Why you replace rubber brake hoses
Why you replace rubber brake hoses
It's not a Ford that I was working on earlier this evening, but it applies to any vehicle with some age on it. I'm helping a friend with first vehicles for her twin 16 year old daughters. One of them is a '99 Explorer sport 2 door 4x4 (4.0 sohc), the other is an '87 Dakota (3.9 V6). One of the conditions I set for prepping the vehicles for the girls was that they needed to be safe.This means making sure the steering, suspension and brakes are in good condition. The Explorer had some bad hard brake lines that needed replacing due to rust / rot, and the Dakota needed new rotors (warped & thin), and I'm doing the rubber brake lines on both. Typical of any 20+ year old vehicle the outside of the rubber lines were powdery, and my usual method involves cutting the hose in the middle in case I need to heat up a fitting that's seized.

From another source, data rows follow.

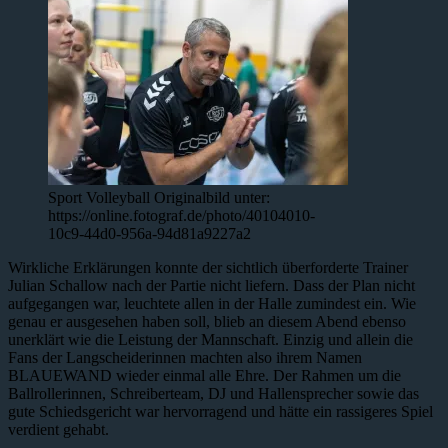
Sport Volleyball Originalbild unter:
https://online.fotograf.de/photo/40104010-
10c9-44d0-956a-94d81a9227a2
Wirkliche Erklärungen konnte der sichtlich überforderte Trainer
Julian Schallow nach der Partie nicht liefern. Dass der Plan nicht
aufgegangen war, leuchtete allen in der Halle zumindest ein. Wie
genau er ausgesehen haben soll, blieb an diesem Abend ebenso
unerklärt wie die Leistung der Mannschaft. Einzig und allein die
Fans der Langscheiderinnen machten also ihrem Namen
BLAUEWAND wieder einmal alle Ehre. Der Rahmen um die
Ballrollerinnen, Schreiberteam, DJ und Hallensprecher sowie das
gute Schiedsgericht war hervorragend und hätte ein rassigeres Spiel
verdient gehabt.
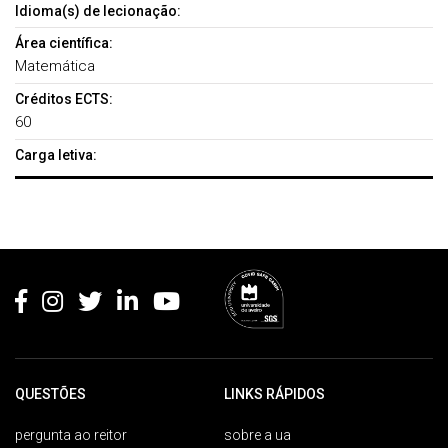
Idioma(s) de lecionação:
Área científica:
Matemática
Créditos ECTS:
60
Carga letiva:
Rodapé
QUESTÕES
LINKS RÁPIDOS
pergunta ao reitor
sobre a ua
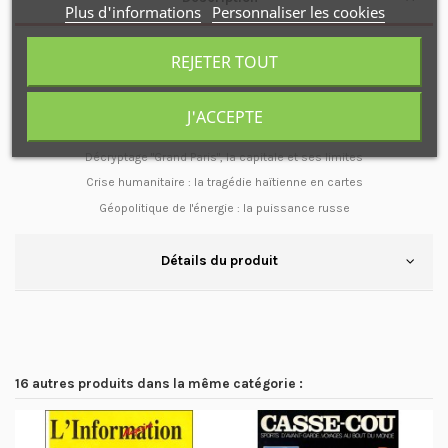
Plus d'informations
Personnaliser les cookies
L’œil du cartographe : quand le FMI réduit la pauvreté
REJETER TOUT
Environnement : treize ans de négociations sur le climat
Histoire : retour sur la guerre froide (1947-1989)
J'ACCEPTE
La bataille de Tannenberg (1410)
Décryptage "Grand Paris", la capitale et ses limites
Crise humanitaire : la tragédie haïtienne en cartes
Géopolitique de l'énergie : la puissance russe
Détails du produit
16 autres produits dans la même catégorie :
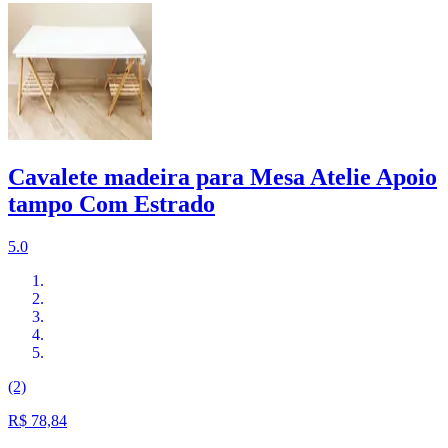
Cavalete madeira para Mesa Atelie Apoio
tampo Com Estrado
5.0
(2)
R$ 78,84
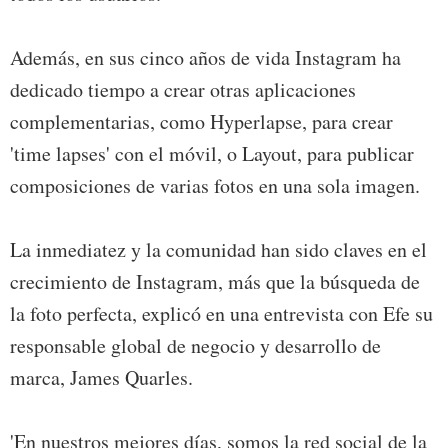
Además, en sus cinco años de vida Instagram ha
dedicado tiempo a crear otras aplicaciones
complementarias, como Hyperlapse, para crear
'time lapses' con el móvil, o Layout, para publicar
composiciones de varias fotos en una sola imagen.
La inmediatez y la comunidad han sido claves en el
crecimiento de Instagram, más que la búsqueda de
la foto perfecta, explicó en una entrevista con Efe su
responsable global de negocio y desarrollo de
marca, James Quarles.
'En nuestros mejores días, somos la red social de la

On the Dakota, even with the rubber line already cut in half when I heated the flare fitting, the remaining chunk of hose still exploded when the fluid got hot. The center passage of the rubber hose was so swollen I couldn't even fit a finishing nail down the middle of it. That explains the warped and thin rotors, foot off the brake pedal, fluid couldn't flow back up out of the calipers, keeping the front brakes partially engaged.